6. You have provided many a chill for your readers. Who scares you most?

GM: I am not scared of the dark,  or ghosts,  or spiders.  I have had one or two serious car crashes which were scary at the time,  but only for a few seconds.  I think if anything scares me it’s losing control of my own life.  That’s why I am intensely opposed to CCTV surveillance and government intrusion in my private affairs,  such as income tax.  In 1974,  Wiescka and I drove all over England and Scotland for days and days and nobody knew where we were.  These days,  that would be impossible.  Our faces would have been recorded at every gas station where we stopped to refuel,  and in the lobby of every hotel,  and our car registration would have been noted along every motorway that we travelled.  I have a police detective friend who warned me never to scratch my ass while walking down the street “because you’re being watched.”  I find that frightening.

7. Which of your own books are you most proud of, and why?

GM: I always find it satisfying if a book becomes “real” to my readers -- such as Trauma,  and Unspeakable,  and the Jim Rook and Sissy Sawyer novels.  But a lifetime of writing is a continuous experience,  and each book is part of a large construction,  like bricks in a house,  and the eventual pride in what you have achieved or the disappointment in what you have failed to achieve only comes at the end.

8. What are the five greatest pleasures in life?

GM: You haven’t found out yet?  Not necessarily in this order,  they are sex,  lobster,  reading stories to your children,  laughing and winning the lottery twice in one week.

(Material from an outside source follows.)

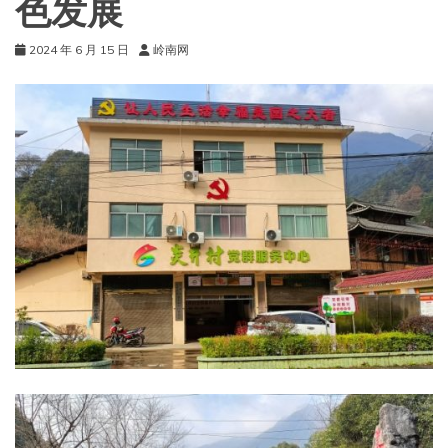
色发展
2024 年 6 月 15 日
岭南网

9. What news of upcoming projects can you share with us?

GM: A seventh Jim Rook novel Demon’s Door is almost finished.  A new Night Warriors novel The Ninth Nightmare has had its keel laid down.  Our monster hunter Nathan Underhill will be chasing gargoyles and Sissy Sawyer will be reading the DeVane cards again.  And of course I am continuously banging away at various Hollywood producers to get movies and TV made.

10. What are your five favorite music albums?

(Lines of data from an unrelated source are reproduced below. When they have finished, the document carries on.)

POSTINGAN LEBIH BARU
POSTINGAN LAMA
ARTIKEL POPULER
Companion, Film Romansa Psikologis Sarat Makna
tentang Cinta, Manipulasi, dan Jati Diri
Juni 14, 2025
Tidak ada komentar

GM: I once did a “Desert Island Discs”-type programme for a BBC radio station,  and I found it almost impossible to make a selection of my favorite albums,  because the music I like depends on so many things…my mood,  the weather,  the place I’m in.  When I lived in Ireland I liked fiddly-diddly music.  When I was in San Francisco I liked flowery-hippy music.  Today I happen to like Days Like These by Van Morrison,  but I’m already starting to find the arrangement a bit too clean and abrupt,  and I won’t play it again tomorrow,  or the day after,  or possibly for months,  if not years.  Musicians are the same as writers.  They’re like laborers,  and we all know what laborers are doing.